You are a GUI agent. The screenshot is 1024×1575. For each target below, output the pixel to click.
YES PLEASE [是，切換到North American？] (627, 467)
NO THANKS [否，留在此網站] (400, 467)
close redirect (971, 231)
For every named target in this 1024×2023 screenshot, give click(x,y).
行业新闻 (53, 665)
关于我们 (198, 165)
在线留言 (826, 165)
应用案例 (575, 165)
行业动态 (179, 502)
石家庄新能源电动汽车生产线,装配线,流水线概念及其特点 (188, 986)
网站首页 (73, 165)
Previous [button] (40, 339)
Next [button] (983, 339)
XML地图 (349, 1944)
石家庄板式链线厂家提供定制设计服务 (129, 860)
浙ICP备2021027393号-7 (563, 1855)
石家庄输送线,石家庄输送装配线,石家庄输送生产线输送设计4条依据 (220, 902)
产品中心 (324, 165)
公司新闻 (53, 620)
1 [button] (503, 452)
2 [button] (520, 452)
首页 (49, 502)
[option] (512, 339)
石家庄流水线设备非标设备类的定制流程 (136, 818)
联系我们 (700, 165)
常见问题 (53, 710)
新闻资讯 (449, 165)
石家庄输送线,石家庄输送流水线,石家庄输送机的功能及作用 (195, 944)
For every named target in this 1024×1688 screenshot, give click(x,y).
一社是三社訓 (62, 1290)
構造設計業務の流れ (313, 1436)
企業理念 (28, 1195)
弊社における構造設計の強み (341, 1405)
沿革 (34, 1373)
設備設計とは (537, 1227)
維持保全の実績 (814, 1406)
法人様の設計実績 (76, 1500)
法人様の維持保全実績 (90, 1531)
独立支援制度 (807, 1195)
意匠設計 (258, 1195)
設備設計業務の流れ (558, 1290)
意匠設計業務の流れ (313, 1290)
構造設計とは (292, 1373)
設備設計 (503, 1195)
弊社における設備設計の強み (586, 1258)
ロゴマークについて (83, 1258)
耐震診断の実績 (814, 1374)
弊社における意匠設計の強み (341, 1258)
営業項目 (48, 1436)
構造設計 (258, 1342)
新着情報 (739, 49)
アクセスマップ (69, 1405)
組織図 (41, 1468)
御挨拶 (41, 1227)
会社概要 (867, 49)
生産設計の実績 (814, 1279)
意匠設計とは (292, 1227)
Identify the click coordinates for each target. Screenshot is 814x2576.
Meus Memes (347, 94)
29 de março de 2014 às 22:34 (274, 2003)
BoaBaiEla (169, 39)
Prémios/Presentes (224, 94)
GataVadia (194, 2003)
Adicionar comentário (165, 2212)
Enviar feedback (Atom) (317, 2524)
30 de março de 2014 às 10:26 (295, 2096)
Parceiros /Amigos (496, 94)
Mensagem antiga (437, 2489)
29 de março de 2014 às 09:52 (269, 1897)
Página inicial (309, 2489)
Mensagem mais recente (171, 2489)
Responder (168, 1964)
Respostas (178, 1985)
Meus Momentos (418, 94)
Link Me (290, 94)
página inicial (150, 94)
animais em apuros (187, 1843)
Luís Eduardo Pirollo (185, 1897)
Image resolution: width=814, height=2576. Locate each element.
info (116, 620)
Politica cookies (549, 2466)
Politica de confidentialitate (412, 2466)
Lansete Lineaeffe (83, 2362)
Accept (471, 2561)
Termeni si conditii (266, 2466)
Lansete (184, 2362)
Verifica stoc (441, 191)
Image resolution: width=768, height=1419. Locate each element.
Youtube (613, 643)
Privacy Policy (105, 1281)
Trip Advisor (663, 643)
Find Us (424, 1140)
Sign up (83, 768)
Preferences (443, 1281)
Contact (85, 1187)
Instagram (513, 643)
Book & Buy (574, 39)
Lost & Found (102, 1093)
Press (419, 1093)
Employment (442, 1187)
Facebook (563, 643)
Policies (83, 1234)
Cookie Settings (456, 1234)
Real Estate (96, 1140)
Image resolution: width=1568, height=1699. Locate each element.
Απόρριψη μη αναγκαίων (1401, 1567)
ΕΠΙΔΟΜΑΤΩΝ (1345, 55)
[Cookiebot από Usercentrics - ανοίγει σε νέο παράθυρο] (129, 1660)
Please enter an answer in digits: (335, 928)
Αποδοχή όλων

Your assignment:
Word for word and line for line, give the material again.

Response:
You are a GUI agent. The screenshot is 1024×1575. For each target below, output the pixel to click.
YES PLEASE [是，切換到North American？] (627, 467)
NO THANKS [否，留在此網站] (400, 467)
close redirect (971, 231)
For every named target in this 1024×2023 screenshot, give click(x,y).
行业新闻 (53, 665)
关于我们 (198, 165)
在线留言 (826, 165)
应用案例 (575, 165)
行业动态 (179, 502)
石家庄新能源电动汽车生产线,装配线,流水线概念及其特点 (188, 986)
网站首页 (73, 165)
Previous [button] (40, 339)
Next [button] (983, 339)
XML地图 (349, 1944)
石家庄板式链线厂家提供定制设计服务 (129, 860)
浙ICP备2021027393号-7 (563, 1855)
石家庄输送线,石家庄输送装配线,石家庄输送生产线输送设计4条依据 (220, 902)
产品中心 (324, 165)
公司新闻 (53, 620)
1 [button] (503, 452)
2 [button] (520, 452)
首页 (49, 502)
[option] (512, 339)
石家庄流水线设备非标设备类的定制流程 (136, 818)
联系我们 (700, 165)
常见问题 (53, 710)
新闻资讯 (449, 165)
石家庄输送线,石家庄输送流水线,石家庄输送机的功能及作用 (195, 944)
For every named target in this 1024×1688 screenshot, give click(x,y).
一社是三社訓 (62, 1290)
構造設計業務の流れ (313, 1436)
企業理念 (28, 1195)
弊社における構造設計の強み (341, 1405)
沿革 (34, 1373)
設備設計とは (537, 1227)
維持保全の実績 (814, 1406)
法人様の設計実績 (76, 1500)
法人様の維持保全実績 (90, 1531)
独立支援制度 (807, 1195)
意匠設計 (258, 1195)
設備設計業務の流れ (558, 1290)
意匠設計業務の流れ (313, 1290)
構造設計とは (292, 1373)
設備設計 (503, 1195)
弊社における設備設計の強み (586, 1258)
ロゴマークについて (83, 1258)
耐震診断の実績 (814, 1374)
弊社における意匠設計の強み (341, 1258)
営業項目 (48, 1436)
構造設計 (258, 1342)
新着情報 (739, 49)
アクセスマップ (69, 1405)
組織図 (41, 1468)
御挨拶 (41, 1227)
会社概要 (867, 49)
生産設計の実績 (814, 1279)
意匠設計とは (292, 1227)
Identify the click coordinates for each target. Screenshot is 814x2576.
Meus Memes (347, 94)
29 de março de 2014 às 22:34 (274, 2003)
BoaBaiEla (169, 39)
Prémios/Presentes (224, 94)
GataVadia (194, 2003)
Adicionar comentário (165, 2212)
Enviar feedback (Atom) (317, 2524)
30 de março de 2014 às 10:26 (295, 2096)
Parceiros /Amigos (496, 94)
Mensagem antiga (437, 2489)
29 de março de 2014 às 09:52 (269, 1897)
Página inicial (309, 2489)
Mensagem mais recente (171, 2489)
Responder (168, 1964)
Respostas (178, 1985)
Meus Momentos (418, 94)
Link Me (290, 94)
página inicial (150, 94)
animais em apuros (187, 1843)
Luís Eduardo Pirollo (185, 1897)
Image resolution: width=814, height=2576. Locate each element.
info (116, 620)
Politica cookies (549, 2466)
Politica de confidentialitate (412, 2466)
Lansete Lineaeffe (83, 2362)
Accept (471, 2561)
Termeni si conditii (266, 2466)
Lansete (184, 2362)
Verifica stoc (441, 191)
Image resolution: width=768, height=1419. Locate each element.
Youtube (613, 643)
Privacy Policy (105, 1281)
Trip Advisor (663, 643)
Find Us (424, 1140)
Sign up (83, 768)
Preferences (443, 1281)
Contact (85, 1187)
Instagram (513, 643)
Book & Buy (574, 39)
Lost & Found (102, 1093)
Press (419, 1093)
Employment (442, 1187)
Facebook (563, 643)
Policies (83, 1234)
Cookie Settings (456, 1234)
Real Estate (96, 1140)
Image resolution: width=1568, height=1699. Locate each element.
Απόρριψη μη αναγκαίων (1401, 1567)
ΕΠΙΔΟΜΑΤΩΝ (1345, 55)
[Cookiebot από Usercentrics - ανοίγει σε νέο παράθυρο] (129, 1660)
Please enter an answer in digits: (335, 928)
Αποδοχή όλων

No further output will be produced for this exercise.